In May 2011, Antaramian struck an agreement with the contractor to review the resort project’s books and learned of the missing documents.

He says it’s not possible to do a true audit without seeing bids from the subcontractors. He wants to know where the money that was advanced by the bank went.

ROCKLEDGE

Red Bull spills onto I-95 following truck crash

Thousands of gallons of Red Bull spilled onto Interstate 95 in central Florida after two tractor-trailers collided.

The Florida Highway Patrol says the crash happened Monday evening near Rockledge.

Troopers say the truck hauling more than 30,000 pounds of Red Bull was heading north when the driver tried to move over to the center lane because another truck was disabled on the shoulder of the road.

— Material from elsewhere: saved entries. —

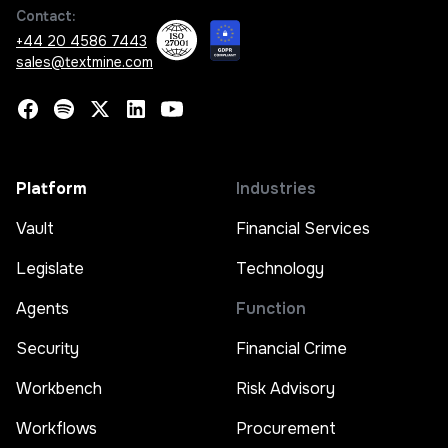
Contact:
+44 20 4586 7443
sales@textmine.com
Platform
Industries
Vault
Financial Services
Legislate
Technology
Agents
Function
Security
Financial Crime
Workbench
Risk Advisory
Workflows
Procurement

When the driver swerved back into the outside lane, his truck sideswiped the parked vehicle. The trailer on the first truck ripped open and the energy drink spilled on the road.

The driver of the truck was ticketed for failure to maintain a single lane. No injuries were reported.

TALLAHASSEE

Gaetz chief of staff going to FMA

Chris Clark, the chief of staff to Senate President Don Gaetz, will leave state government to become a senior vice president of the Florida Medical Association, the physicians’ group announced Tuesday.

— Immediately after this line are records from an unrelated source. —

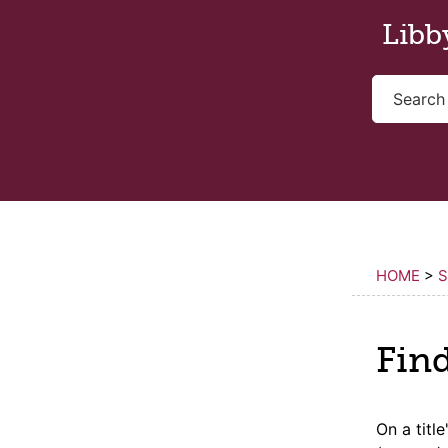
Skip to main content
Libb
HOME
>
S
Fin
On a
title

Clark, who also previously worked as an aide to former Gov. Jeb Bush, will become senior vice president of public affairs July 21. Gaetz, a Niceville Republican, will leave the Senate presidency after the November elections.

Gaetz has been widely viewed as an ally of the FMA. As an example, Gaetz played a key role this year in blocking a proposal that would have allowed nurse practitioners to provide care without the supervision of physicians, a proposal that the FMA fought.

Gardiner chooses aides for president’s office

Incoming Senate President Andy Gardiner, R-Orlando, will make some changes in the staff of the president’s office while keeping other top aides, according to a list released Tuesday.

Among the moves, Reynold Meyer will serve as chief of staff, after Chris Clark held the role for Gaetz. Also, Stacy Vancamp Garcia, a longtime adviser to Sen. Gardiner, and Andrew Mackintosh, who is currently the deputy staff director in the Senate majority office, will move into roles in the president’s office.

Also, Tony Cortese will serve as Gardiner’s education policy adviser. Meanwhile, other aides in the Senate president’s office — Lisa Vickers, Carol Gormley, George Levesque, Debbie Brown, Carlecia Collins and Katie Betta — will remain in their current roles, Betta said in an email that included the list. Also, Cindy Kynoch will continue as staff director of the Senate Appropriations Committee.